The average level of underground gas storage (UGS) reserves in Europe dropped to 28.14% on March 28, according to Gas Infrastructure Europe data, marking a 13 percentage point decline from the five-year average.
Europe’s gas industry is now navigating a critical transition from extraction to injection, but companies continue to deplete reserves at an alarming rate. Over the past week, the average daily intake reached approximately 70 million cubic meters. A cold snap is likely to delay the shift to net pumping until at least the end of this week.
To offset shortages in pipeline gas, European nations have increasingly turned to liquefied natural gas (LNG) imports. By year-end 2025, the region purchased a total of 109 million tons of LNG—a 28% increase compared to the previous year.

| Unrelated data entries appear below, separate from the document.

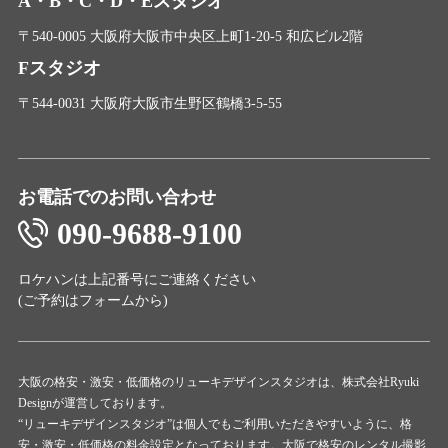
A・B・C・D・Eスタジオ
〒540-0005 大阪府大阪市中央区上町1-20-5 和広ビル2階
Fスタジオ
〒544-0031 大阪府大阪市生野区鶴橋3-5-55
お電話でのお問い合わせ
090-9688-9100
ロケハンは上記番号にご連絡ください
(ご予約は
フォーム
から)
大阪の格安・激安・低価格のリューキデザインスタジオは、株式会社Ryuki
Designが運営しております。
“リューキデザインスタジオ”は個人でもご利用いただきやすいように、格
安・激安・低価格の料金設定となっております。大阪で格安のレンタル撮影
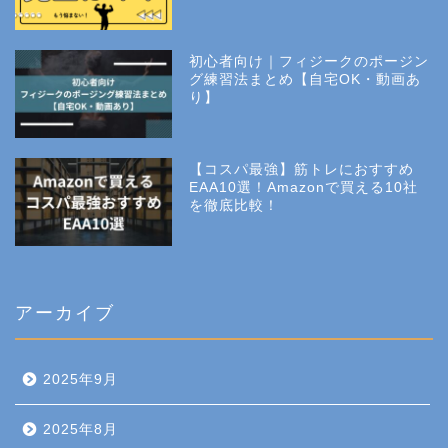
初心者向け｜フィジークのポージン
グ練習法まとめ【自宅OK・動画あ
り】
【コスパ最強】筋トレにおすすめ
EAA10選！Amazonで買える10社
を徹底比較！
アーカイブ
2025年9月
2025年8月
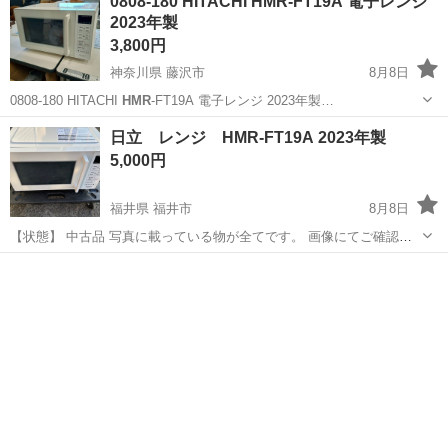
0808-180 HITACHI HMR-FT19A 電子レンジ
2023年製
3,800円
神奈川県 藤沢市
8月8日
0808-180 HITACHI
HMR
-FT19A 電子レンジ 2023年製…
神奈川
藤沢市
キッチン家電
HMR
日立 レンジ HMR-FT19A 2023年製
5,000円
福井県 福井市
8月8日
【状態】 中古品 写真に載っている物が全てです。 画像にてご確認く
ださい。 現状お渡しになります。 神経質な方はご遠慮ください。 検
福井
福井市
キッチン家電
HMR
品は素人によるものです。十分気を付けてはおりますが、見落として
いる傷や汚れ等ある場...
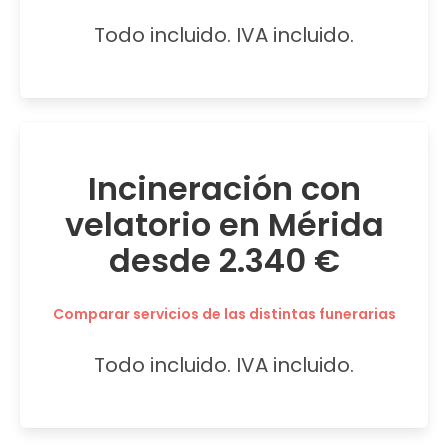
Todo incluido. IVA incluido.
Incineración con
velatorio en Mérida
desde 2.340 €
Comparar servicios de las distintas funerarias
Todo incluido. IVA incluido.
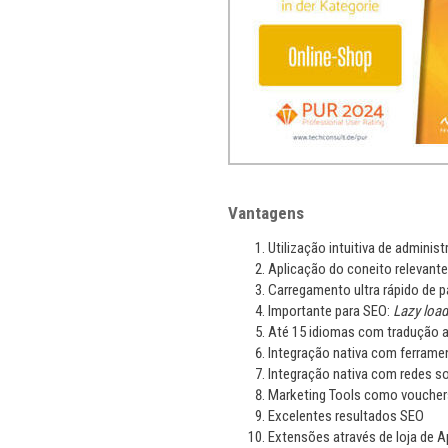
Vantagens
Utilização intuitiva de administ
Aplicação do coneito relevant
Carregamento ultra rápido de p
Importante para SEO:
Lazy load
Até 15 idiomas com tradução a
Integração nativa com ferram
Integração nativa com redes so
Marketing Tools como vouchers
Excelentes resultados SEO
Extensões através de loja de 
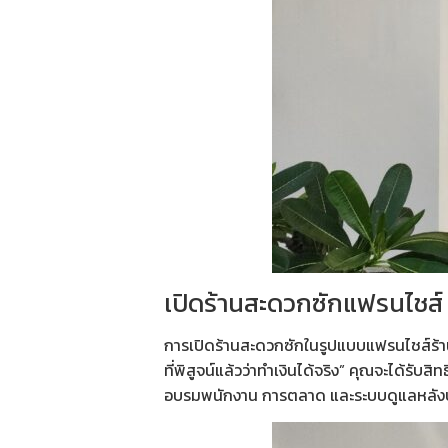
เปิดร้านสะดวกซักแฟรนไชส์ 
การเปิดร้านสะดวกซักในรูปแบบ
แฟรนไชส์ร้
ที่พิสูจน์แล้วว่าทำเงินได้จริง” คุณจะได้รั
อบรมพนักงาน การตลาด และระบบดูแลหลังบ้า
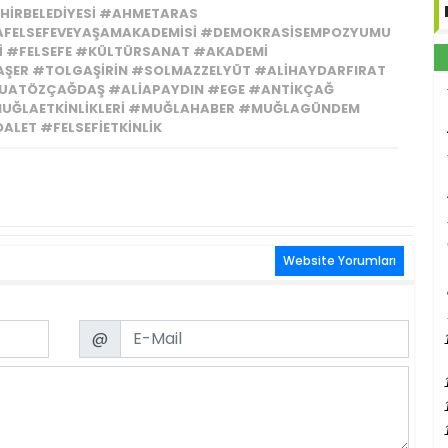
IRBELEDIYESI #AHMETARAS
AFELSEFEVEYAŞAMAKADEMISI #DEMOKRASISEMPOZYUMU
#FELSEFE #KÜLTÜRSANAT #AKADEMI
ER #TOLGAŞIRIN #SOLMAZZELYÜT #ALIHAYDARFIRAT
UATÖZÇAĞDAŞ #ALIAPAYDIN #EGE #ANTIKÇAĞ
UĞLAETKINLIKLERI #MUĞLAHABER #MUĞLAGÜNDEM
LET #FELSEFIETKINLIK
Website Yorumları
Email
@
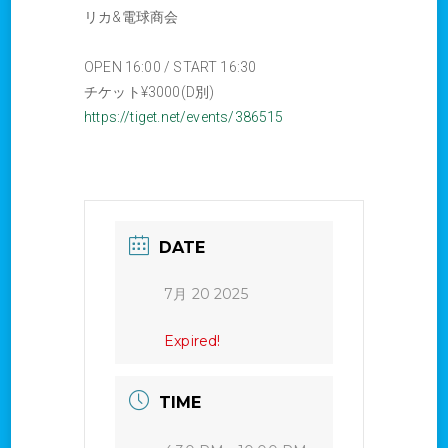
リカ&電球商会
OPEN 16:00 / START 16:30
チケット¥3000(D別)
https://tiget.net/events/386515
DATE
7月 20 2025
Expired!
TIME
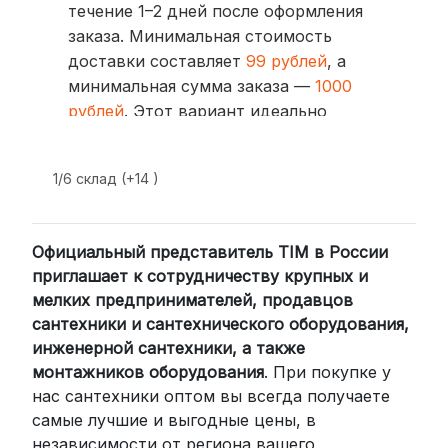
течение 1–2 дней после оформления
заказа. Минимальная стоимость
доставки составляет
99 рублей
, а
минимальная сумма заказа —
1000
рублей
. Этот вариант идеально
подходит для тех, кто ценит скорость
и удобство.
1/6 склад (+14 )
2. Доставка через транспортные
компании (СДЭК, BoxBerry, DPD)
Официальный представитель TIM в России
Для клиентов из других регионов
приглашает к сотрудничеству крупных и
России мы сотрудничаем с
мелких предпринимателей, продавцов
проверенными транспортными
сантехники и сантехнического оборудования,
компаниями:
инженерной сантехники, а также
СДЭК: Выбирайте доставку до
монтажников оборудования
. При покупке у
нас сантехники оптом вы всегда получаете
пункта выдачи (от 2 дней) или
самые лучшие и выгодные цены, в
курьером до двери (от 3 дней).
независимости от региона вашего
Стоимость начинается от
300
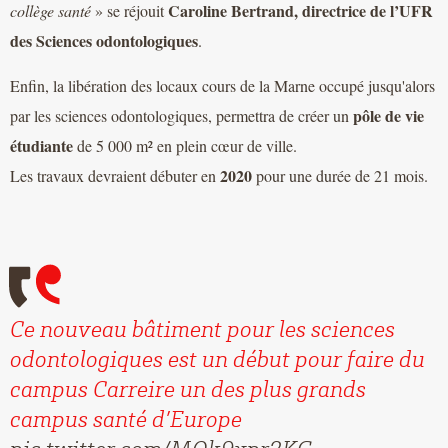
Caroline Bertrand, directrice de l’UFR
collège santé
» se réjouit
des Sciences odontologiques
.
Enfin, la libération des locaux cours de la Marne occupé jusqu'alors
pôle de vie
par les sciences odontologiques, permettra de créer un
étudiante
de 5 000 m² en plein cœur de ville.
2020
Les travaux devraient débuter en
pour une durée de 21 mois.
Ce nouveau bâtiment pour les sciences
odontologiques est un début pour faire du
campus Carreire un des plus grands
campus santé d’Europe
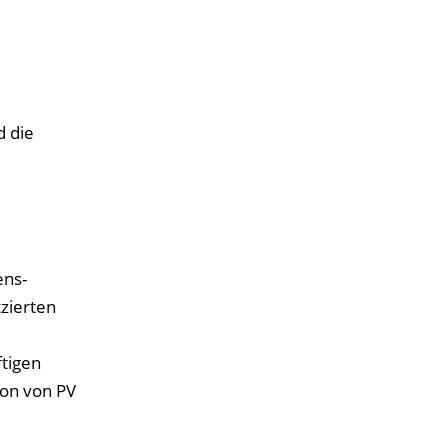
d die
ens-
tzierten
tigen
ion von PV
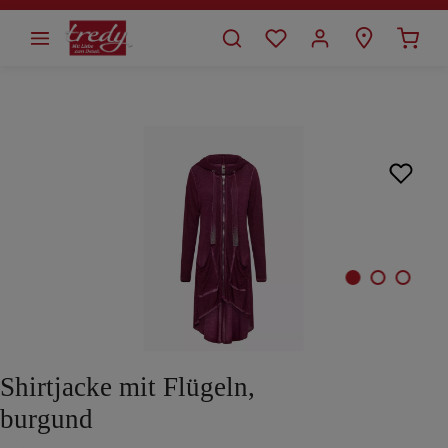
alt springen
Bildergalerie überspringen
Shirtjacke mit Flügeln,
burgund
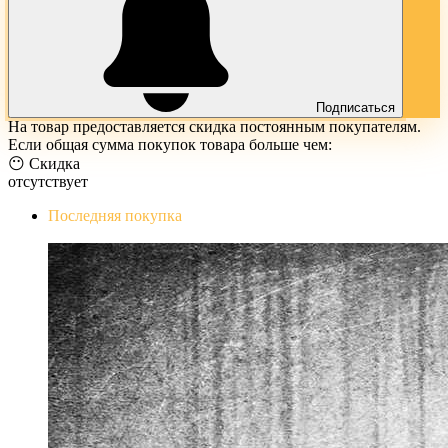
Подписаться
На товар предоставляется скидка постоянным покупателям.
Если общая сумма покупок товара больше чем:
😶 Скидка
отсутствует
Последняя покупка
The Evil Within Digital Bundle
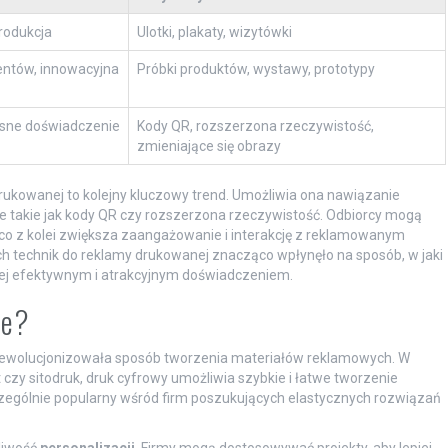
rodukcja
Ulotki, plakaty, wizytówki
ntów, innowacyjna
Próbki produktów, wystawy, prototypy
sne doświadczenie
Kody QR, rozszerzona rzeczywistość,
zmieniające się obrazy
rukowanej to kolejny kluczowy trend. Umożliwia ona nawiązanie
e takie jak kody QR czy rozszerzona rzeczywistość. Odbiorcy mogą
o z kolei zwiększa zaangażowanie i interakcję z reklamowanym
 technik do reklamy drukowanej znacząco wpłynęło na sposób, w jaki
iej efektywnym i atrakcyjnym doświadczeniem.
ie?
zrewolucjonizowała sposób tworzenia materiałów reklamowych. W
 czy sitodruk, druk cyfrowy umożliwia szybkie i łatwe tworzenie
zczególnie popularny wśród firm poszukujących elastycznych rozwiązań
liwość
personalizacji
. Firmy mogą dostosowywać projekty, aby lepiej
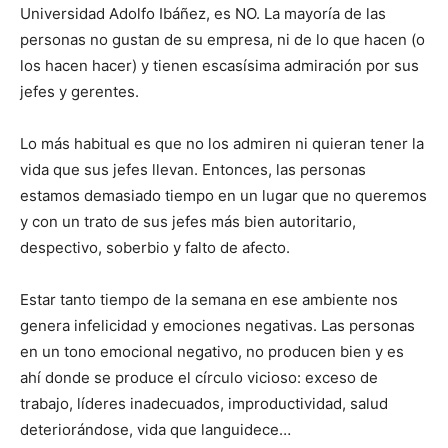
Universidad Adolfo Ibáñez, es NO. La mayoría de las
personas no gustan de su empresa, ni de lo que hacen (o
los hacen hacer) y tienen escasísima admiración por sus
jefes y gerentes.
Lo más habitual es que no los admiren ni quieran tener la
vida que sus jefes llevan. Entonces, las personas
estamos demasiado tiempo en un lugar que no queremos
y con un trato de sus jefes más bien autoritario,
despectivo, soberbio y falto de afecto.
Estar tanto tiempo de la semana en ese ambiente nos
genera infelicidad y emociones negativas. Las personas
en un tono emocional negativo, no producen bien y es
ahí donde se produce el círculo vicioso: exceso de
trabajo, líderes inadecuados, improductividad, salud
deteriorándose, vida que languidece…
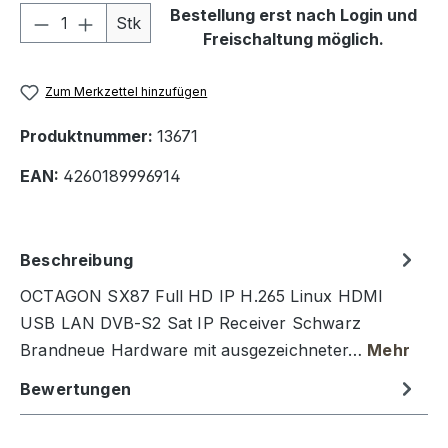
Produkt Anzahl: Gib den gewünschten We
Bestellung erst nach Login und
Stk
Freischaltung möglich.
Zum Merkzettel hinzufügen
Produktnummer:
13671
EAN:
4260189996914
Beschreibung
OCTAGON SX87 Full HD IP H.265 Linux HDMI
USB LAN DVB-S2 Sat IP Receiver Schwarz
Brandneue Hardware mit ausgezeichneter…
Mehr
Bewertungen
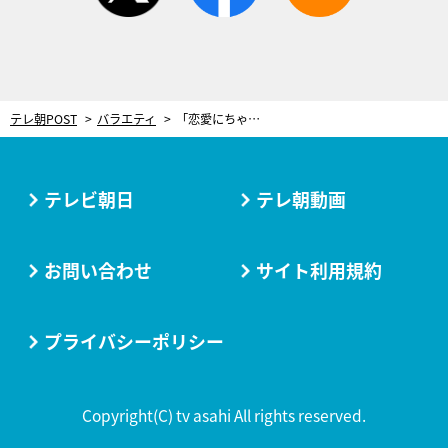
テレ朝POST
バラエティ
「恋愛にちゃんみなの面接がある」HANAのルールが判明!? 山里亮太も驚き「そこまでプロデュースしてくれるの!?」
テレビ朝日
テレ朝動画
お問い合わせ
サイト利用規約
プライバシーポリシー
Copyright(C) tv asahi All rights reserved.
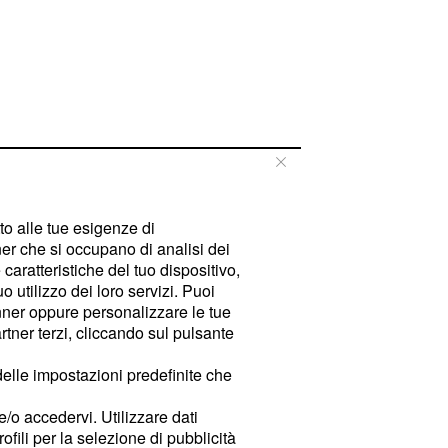
tto alle tue esigenze di
er che si occupano di analisi dei
caratteristiche del tuo dispositivo,
 utilizzo dei loro servizi. Puoi
ner oppure personalizzare le tue
tner terzi, cliccando sul pulsante
delle impostazioni predefinite che
e/o accedervi. Utilizzare dati
rofili per la selezione di pubblicità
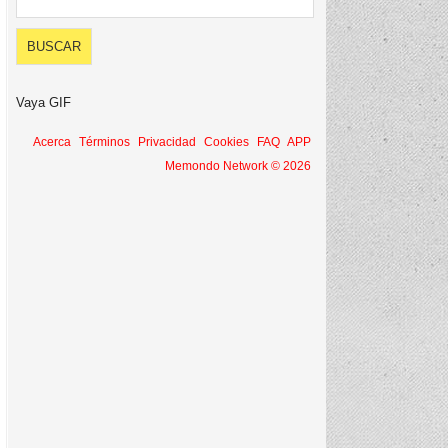
Acerca
Términos
Privacidad
Cookies
FAQ
APP
Memondo Network © 2026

Projections indicate that LNG imports could reach a record high of 10.5 million tons in March 2026.
The global gas crisis is expected to persist for approximately five years, raising urgent questions about which countries will be most severely impacted and how long it may take to restore Middle Eastern liquefied natural gas supplies.
On March 30, Kirill Dmitriev, head of the Russian Direct Investment Fund and a special representative of the President of the Russian Federation for investment and economic cooperation with foreign countries, stated that European nations are effectively waiting for energy lockdowns. He added that these countries would soon be “begging Russia” for energy resources, comparing their current approach to ignoring the crisis as an attempt to postpone the ringing of an alarm clock.
Speaking on March 9 during a meeting focused on global oil and gas markets, Vladimir Putin indicated Russia was prepared to collaborate with Europe on energy supplies but emphasized that European nations would need to signal readiness. He also noted that Russia might redirect energy flows from the European market to “more interesting areas” without expecting Europe to “demonstratively slam the door” on this initiative.